Par • 3 avril 2007 à 1:53

En vue de la remise du Prix littéraire des collégiens 2007, qui verra un auteur québécois récompensé le vendredi 13 avril prochain au Salon du Livre de Québec, nous vous proposons aujourd’hui la critique des cinq titres en lice cette année, histoire de faire vos pronostics. Le premier à subir le test est le roman Alia signé par Mélikah Abdelmoumen et publié chez Marchand de feuilles.

La violence amène trop souvent à la violence. Même pas besoin de lever la main : un cri, un regard trop dur ou une hypocrisie mal voilée suffisent pour marquer l’esprit d’une enfant. Toute petite, Alia Ben Fasser en a soupé, de ces climats malsains qui vous briment les jeunes refrains. Une fois adulte, devenue auteure versant dans l’autofiction baveuse, pour ne pas dire dégoulinante de fiel, Alia profite de sa tribune littéraire pour mordre les mains qui ont nourri son amertume. Ce qui n’a pas l’heur de calmer la tempête qui lui bouffe la tête. Pendant qu’un artiste français aveuglé par sa petite personne et qu’un modeste philosophe peu à peu épris d’elle s’occupent de piétiner le tapis d’entrée de son cœur. Miroir du vrai et du faux, ou l’art de se façonner une identité.
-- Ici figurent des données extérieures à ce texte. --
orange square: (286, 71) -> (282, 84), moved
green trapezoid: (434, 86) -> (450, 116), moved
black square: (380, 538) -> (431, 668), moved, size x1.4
Au service d’une langue crue parfois teintée d’une imagerie onirique, Mélikah Abdelmoumen ne semble pas avoir voulu faire de cadeau à ses éventuels lecteurs. Son héroïne ressasse ses mauvais souvenirs comme on boit du café noir : par habitude, sans trop y croire, mais avec la désagréable impression qu’on y reviendra bien assez vite. Autrement dit, son Alia affiche une mine autodestructrice qui n’a de séduisant que le mystère entourant ses écrits, et ne participe donc en rien à un possible processus d’identification. Heureusement pour elle – et pour nous –, elle évolue à mi-chemin entre deux extrêmes, à savoir le mépris incarné et l’idéal romantique. Le performer Henri M. Dolbeic emprunte le premier trait, lui qui survient dans la vie d’Alia pour tout chambouler, sans égard à leur santé mentale. Tandis que Blaise Robert, son nouvel amour qu’elle n’arrive pas à embrasser du regard, est prêt à l’attendre et à surmonter avec elle ses doutes fondateurs et ses plaies ouvertes.
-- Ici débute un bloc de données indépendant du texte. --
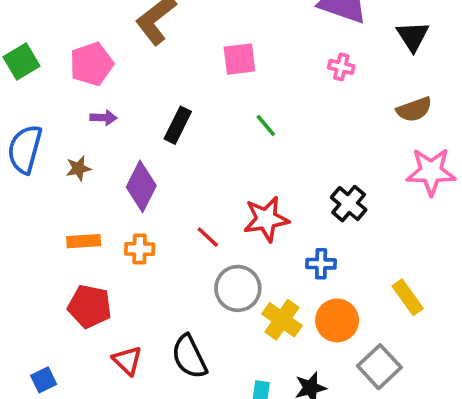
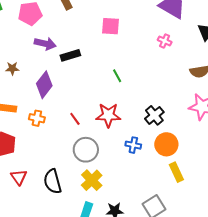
purple arrow: (103, 118) -> (45, 44), moved, size x1.5
black rectangle: (178, 125) -> (70, 55), turned 36
green line: (266, 126) -> (117, 76), moved
yellow cross: (282, 320) -> (92, 180), moved
orange circle: (337, 320) -> (166, 144), moved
Peut-être pas si calculé, l’équilibre de cette histoire intimiste qui en appelle au voyeurisme maintient toutefois dans un état d’alerte. L’envie nous prend de sonder la nature véritable d’Alia, prise entre deux eaux, l’une qui emporte tout sur son passage, l’autre qui coule comme rivière. Et en cette ère où nous payons de nos vies pour des sensations fortes qui se seront évanouies à notre réveil, les bons choix sont autant de mirages idéologiques. Avec un humour souterrain qui n’épargne personne, surtout pas ses propres labyrinthes, Abdelmoumen radiographie justement une société superficielle en revenant à l’essentiel : trouver la source de notre être et de notre devenir à l’intérieur plutôt qu’à l’extérieur, là où les miroirs ont la fâcheuse manie d’être déformants.

Une écriture de modernité pour une marche vers l’authenticité.

Alia, de Mélikah Abdelmoumen, 2006, Marchand de feuilles.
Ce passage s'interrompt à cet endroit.